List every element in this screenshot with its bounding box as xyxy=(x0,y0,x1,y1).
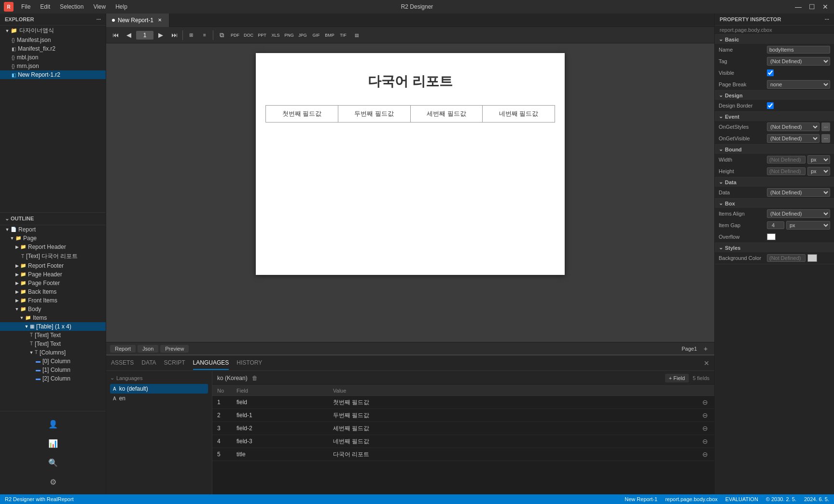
next-page-button[interactable]: ▶ xyxy=(154,29,167,41)
sidebar-folder[interactable]: ▼ 📁 다자이너앱식 xyxy=(0,26,106,36)
add-page-button[interactable]: + xyxy=(701,344,710,354)
sidebar-item-mbl-json[interactable]: {} mbl.json xyxy=(0,53,106,62)
sidebar-item-manifest-fix[interactable]: ◧ Manifest_fix.r2 xyxy=(0,44,106,53)
prop-width-unit[interactable]: px xyxy=(807,155,830,164)
menu-file[interactable]: File xyxy=(17,2,34,11)
tab-assets[interactable]: ASSETS xyxy=(111,356,134,370)
prop-section-design-title[interactable]: ⌄ Design xyxy=(715,91,834,100)
export-jpg-button[interactable]: JPG xyxy=(296,29,309,41)
report-icon-btn[interactable]: 📊 xyxy=(44,435,62,452)
prop-width-input[interactable] xyxy=(767,156,806,163)
outline-report-header[interactable]: ▶ 📁 Report Header xyxy=(0,243,106,251)
outline-text-title[interactable]: T [Text] 다국어 리포트 xyxy=(0,251,106,261)
prev-page-button[interactable]: ◀ xyxy=(123,29,135,41)
prop-ongetvisible-dots[interactable]: ··· xyxy=(821,134,830,143)
prop-section-bound-title[interactable]: ⌄ Bound xyxy=(715,145,834,154)
menu-view[interactable]: View xyxy=(89,2,110,11)
delete-field-0[interactable]: ⊖ xyxy=(701,398,709,407)
prop-height-input[interactable] xyxy=(767,167,806,175)
prop-name-input[interactable] xyxy=(767,46,830,54)
prop-item-gap-input[interactable] xyxy=(767,221,784,229)
sidebar-item-manifest-json[interactable]: {} Manifest.json xyxy=(0,36,106,44)
lang-item-en[interactable]: A en xyxy=(110,394,208,403)
outline-front-items[interactable]: ▶ 📁 Front Items xyxy=(0,296,106,305)
canvas-area[interactable]: 다국어 리포트 첫번째 필드값 두번째 필드값 세번째 필드값 네번째 필드값 xyxy=(106,43,714,342)
first-page-button[interactable]: ⏮ xyxy=(109,29,122,41)
outline-page-header[interactable]: ▶ 📁 Page Header xyxy=(0,270,106,279)
export-gif-button[interactable]: GIF xyxy=(310,29,322,41)
outline-text-1[interactable]: T [Text] Text xyxy=(0,340,106,348)
menu-edit[interactable]: Edit xyxy=(36,2,54,11)
bottom-panel-close[interactable]: ✕ xyxy=(704,359,709,367)
menu-selection[interactable]: Selection xyxy=(56,2,87,11)
minimize-button[interactable]: — xyxy=(793,2,803,12)
sidebar-item-mrn-json[interactable]: {} mrn.json xyxy=(0,62,106,70)
outline-report[interactable]: ▼ 📄 Report xyxy=(0,225,106,234)
export-pdf-button[interactable]: PDF xyxy=(229,29,241,41)
tab-close-button[interactable]: ✕ xyxy=(156,17,163,24)
fit-button[interactable]: ≡ xyxy=(198,29,211,41)
last-page-button[interactable]: ⏭ xyxy=(168,29,181,41)
outline-page-footer[interactable]: ▶ 📁 Page Footer xyxy=(0,279,106,287)
delete-field-3[interactable]: ⊖ xyxy=(701,437,709,446)
outline-columns[interactable]: ▼ T [Columns] xyxy=(0,348,106,357)
export-png-button[interactable]: PNG xyxy=(283,29,295,41)
prop-ongetstyles-dots[interactable]: ··· xyxy=(821,123,830,131)
tab-history[interactable]: HISTORY xyxy=(236,356,262,370)
delete-field-2[interactable]: ⊖ xyxy=(701,424,709,433)
delete-field-4[interactable]: ⊖ xyxy=(701,450,709,459)
prop-tag-select[interactable]: (Not Defined) xyxy=(767,57,830,66)
export-doc-button[interactable]: DOC xyxy=(242,29,255,41)
user-icon-btn[interactable]: 👤 xyxy=(44,415,62,433)
prop-height-unit[interactable]: px xyxy=(807,167,830,176)
preview-button[interactable]: ▤ xyxy=(350,29,363,41)
add-field-button[interactable]: + Field xyxy=(665,374,689,382)
delete-lang-icon[interactable]: 🗑 xyxy=(252,375,258,381)
prop-bg-color-input[interactable] xyxy=(767,254,806,262)
prop-item-gap-unit[interactable]: px xyxy=(786,221,830,230)
prop-data-select[interactable]: (Not Defined) xyxy=(767,188,830,197)
prop-section-data-title[interactable]: ⌄ Data xyxy=(715,177,834,187)
sidebar-item-new-report[interactable]: ◧ New Report-1.r2 xyxy=(0,70,106,79)
prop-page-break-select[interactable]: none xyxy=(767,80,830,89)
export-xls-button[interactable]: XLS xyxy=(269,29,282,41)
outline-back-items[interactable]: ▶ 📁 Back Items xyxy=(0,287,106,296)
outline-col-1[interactable]: ▬ [1] Column xyxy=(0,366,106,374)
outline-text-0[interactable]: T [Text] Text xyxy=(0,331,106,340)
prop-ongetstyles-select[interactable]: (Not Defined) xyxy=(767,123,820,131)
menu-help[interactable]: Help xyxy=(111,2,131,11)
prop-visible-checkbox[interactable] xyxy=(767,69,774,76)
outline-col-0[interactable]: ▬ [0] Column xyxy=(0,357,106,366)
explorer-menu-icon[interactable]: ··· xyxy=(97,16,101,22)
outline-page[interactable]: ▼ 📁 Page xyxy=(0,234,106,243)
export-tif-button[interactable]: TIF xyxy=(337,29,349,41)
export-bmp-button[interactable]: BMP xyxy=(323,29,336,41)
prop-section-event-title[interactable]: ⌄ Event xyxy=(715,112,834,121)
export-ppt-button[interactable]: PPT xyxy=(256,29,268,41)
prop-design-border-checkbox[interactable] xyxy=(767,102,774,109)
delete-field-1[interactable]: ⊖ xyxy=(701,411,709,420)
prop-section-styles-title[interactable]: ⌄ Styles xyxy=(715,243,834,252)
zoom-out-button[interactable]: ⊞ xyxy=(185,29,197,41)
prop-ongetvisible-select[interactable]: (Not Defined) xyxy=(767,134,820,143)
report-tab[interactable]: Report xyxy=(110,345,136,353)
preview-tab[interactable]: Preview xyxy=(160,345,189,353)
close-button[interactable]: ✕ xyxy=(820,2,830,12)
tab-new-report[interactable]: New Report-1 ✕ xyxy=(106,14,169,27)
outline-report-footer[interactable]: ▶ 📁 Report Footer xyxy=(0,261,106,270)
page-number-input[interactable] xyxy=(136,31,153,40)
outline-table[interactable]: ▼ ▦ [Table] (1 x 4) xyxy=(0,322,106,331)
maximize-button[interactable]: ☐ xyxy=(807,2,817,12)
search-icon-btn[interactable]: 🔍 xyxy=(44,454,62,471)
outline-items[interactable]: ▼ 📁 Items xyxy=(0,313,106,322)
prop-bg-color-picker[interactable] xyxy=(807,254,817,262)
json-tab[interactable]: Json xyxy=(138,345,158,353)
tab-script[interactable]: SCRIPT xyxy=(164,356,185,370)
settings-icon-btn[interactable]: ⚙ xyxy=(44,473,62,490)
prop-section-box-title[interactable]: ⌄ Box xyxy=(715,199,834,208)
prop-menu-icon[interactable]: ··· xyxy=(825,16,829,22)
tab-languages[interactable]: LANGUAGES xyxy=(193,356,229,370)
tab-data[interactable]: DATA xyxy=(141,356,156,370)
prop-section-basic-title[interactable]: ⌄ Basic xyxy=(715,35,834,44)
outline-col-2[interactable]: ▬ [2] Column xyxy=(0,374,106,383)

■ Task objective: The word is "Items". Copy every line above where it appears.

■ Answer section:
outline-front-items[interactable]: ▶ 📁 Front Items xyxy=(0,296,106,305)
outline-back-items[interactable]: ▶ 📁 Back Items xyxy=(0,287,106,296)
outline-items[interactable]: ▼ 📁 Items xyxy=(0,313,106,322)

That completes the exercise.